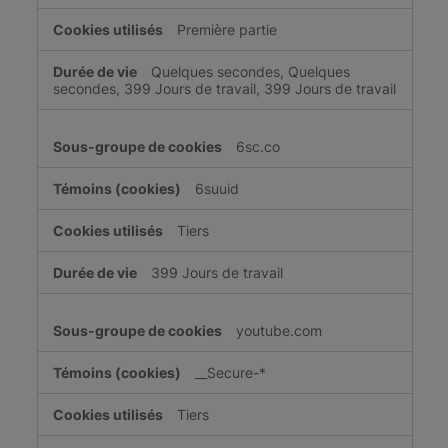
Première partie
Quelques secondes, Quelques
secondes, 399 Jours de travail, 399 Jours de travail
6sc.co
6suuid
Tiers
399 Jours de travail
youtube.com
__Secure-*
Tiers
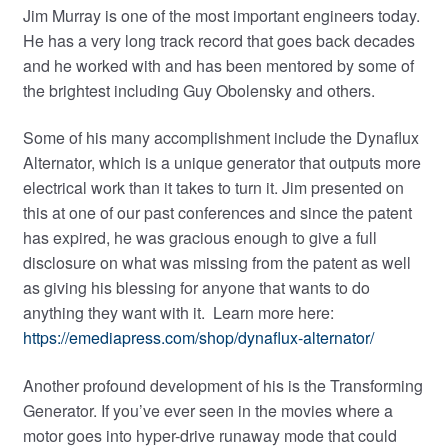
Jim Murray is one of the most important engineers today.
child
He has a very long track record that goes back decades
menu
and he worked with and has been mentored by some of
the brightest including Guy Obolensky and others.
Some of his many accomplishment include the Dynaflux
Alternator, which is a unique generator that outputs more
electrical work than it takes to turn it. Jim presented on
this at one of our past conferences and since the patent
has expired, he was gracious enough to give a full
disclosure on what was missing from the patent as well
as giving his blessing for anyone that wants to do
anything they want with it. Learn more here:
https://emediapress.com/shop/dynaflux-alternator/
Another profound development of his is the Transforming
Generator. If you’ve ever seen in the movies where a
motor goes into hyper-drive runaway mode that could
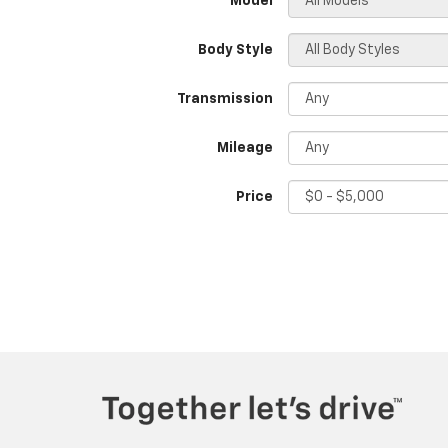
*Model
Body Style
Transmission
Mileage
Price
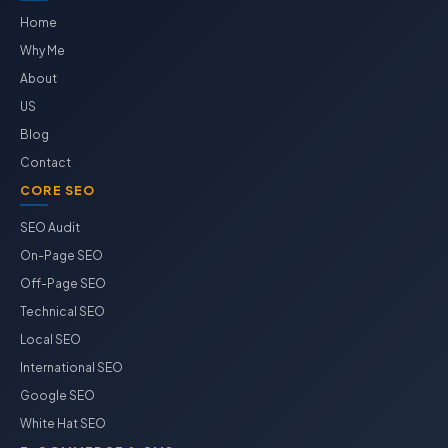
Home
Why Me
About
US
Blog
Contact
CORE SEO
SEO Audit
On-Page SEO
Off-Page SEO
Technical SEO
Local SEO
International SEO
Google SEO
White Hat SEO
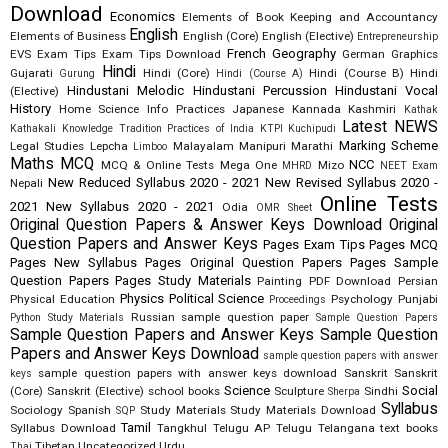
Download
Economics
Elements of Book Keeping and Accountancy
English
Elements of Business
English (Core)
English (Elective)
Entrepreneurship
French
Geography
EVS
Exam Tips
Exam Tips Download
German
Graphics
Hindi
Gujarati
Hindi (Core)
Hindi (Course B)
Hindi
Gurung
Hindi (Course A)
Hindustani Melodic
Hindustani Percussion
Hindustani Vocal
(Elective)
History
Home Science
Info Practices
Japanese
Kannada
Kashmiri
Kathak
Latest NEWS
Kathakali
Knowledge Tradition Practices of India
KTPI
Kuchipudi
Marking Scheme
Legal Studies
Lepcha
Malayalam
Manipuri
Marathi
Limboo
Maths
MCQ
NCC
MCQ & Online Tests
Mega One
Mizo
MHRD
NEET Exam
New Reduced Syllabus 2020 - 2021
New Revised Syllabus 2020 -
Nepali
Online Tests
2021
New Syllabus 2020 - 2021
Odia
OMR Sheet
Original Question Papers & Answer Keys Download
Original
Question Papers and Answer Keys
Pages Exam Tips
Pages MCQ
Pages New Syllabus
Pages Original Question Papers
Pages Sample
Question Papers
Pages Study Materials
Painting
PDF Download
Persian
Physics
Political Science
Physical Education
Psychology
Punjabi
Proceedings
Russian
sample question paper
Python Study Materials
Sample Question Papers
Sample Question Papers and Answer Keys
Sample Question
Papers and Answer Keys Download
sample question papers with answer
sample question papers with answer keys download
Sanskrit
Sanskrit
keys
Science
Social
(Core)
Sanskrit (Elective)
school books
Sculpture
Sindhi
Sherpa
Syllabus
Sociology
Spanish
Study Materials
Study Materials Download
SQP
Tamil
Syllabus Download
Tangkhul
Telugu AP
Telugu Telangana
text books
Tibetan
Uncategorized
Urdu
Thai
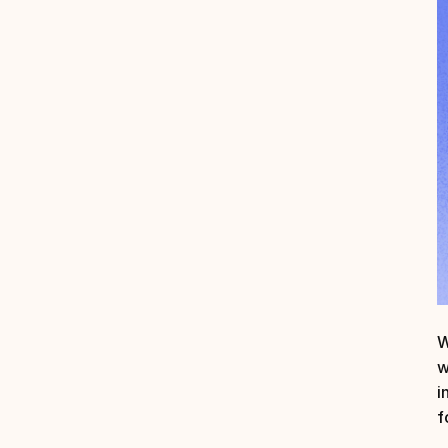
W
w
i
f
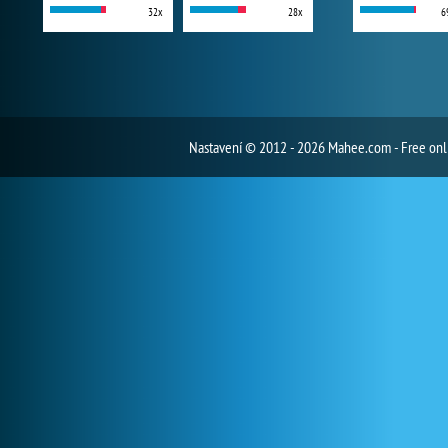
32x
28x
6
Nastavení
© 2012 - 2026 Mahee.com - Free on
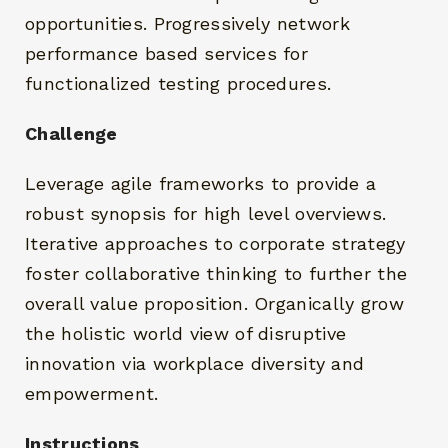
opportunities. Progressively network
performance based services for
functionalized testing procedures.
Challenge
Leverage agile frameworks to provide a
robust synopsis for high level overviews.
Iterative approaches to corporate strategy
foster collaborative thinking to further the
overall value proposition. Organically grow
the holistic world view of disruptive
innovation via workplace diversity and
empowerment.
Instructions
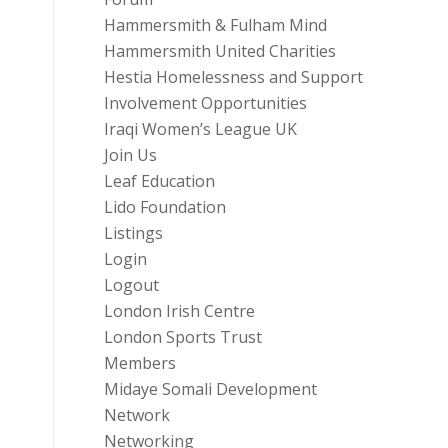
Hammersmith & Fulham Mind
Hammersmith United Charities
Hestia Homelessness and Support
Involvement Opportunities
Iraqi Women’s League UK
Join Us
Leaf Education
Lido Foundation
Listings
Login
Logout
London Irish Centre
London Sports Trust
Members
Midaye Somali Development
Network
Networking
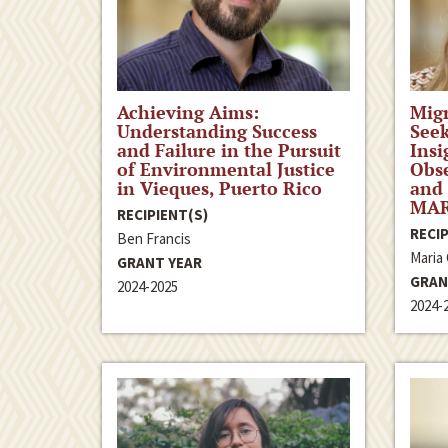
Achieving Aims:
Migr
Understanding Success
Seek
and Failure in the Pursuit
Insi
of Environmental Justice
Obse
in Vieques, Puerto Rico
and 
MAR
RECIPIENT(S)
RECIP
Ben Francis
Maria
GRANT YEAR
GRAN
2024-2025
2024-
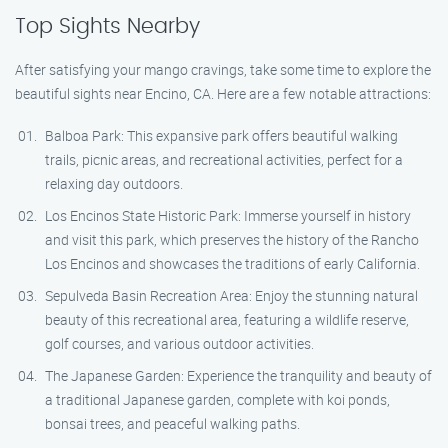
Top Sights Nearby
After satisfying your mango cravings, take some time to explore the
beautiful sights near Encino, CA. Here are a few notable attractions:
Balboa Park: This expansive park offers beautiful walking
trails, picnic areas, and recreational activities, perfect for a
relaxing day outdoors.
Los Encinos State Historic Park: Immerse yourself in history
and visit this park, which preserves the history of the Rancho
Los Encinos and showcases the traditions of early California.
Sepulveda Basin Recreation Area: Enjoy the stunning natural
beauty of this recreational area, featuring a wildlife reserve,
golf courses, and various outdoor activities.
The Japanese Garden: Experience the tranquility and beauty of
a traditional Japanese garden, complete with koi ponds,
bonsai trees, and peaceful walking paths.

::::

:: WORK TASK ::
Could you copy every line in the records that holds "goes"?

:: EXERCISE RESULT ::
He has a very long track record that goes back decades
motor goes into hyper-drive runaway mode that could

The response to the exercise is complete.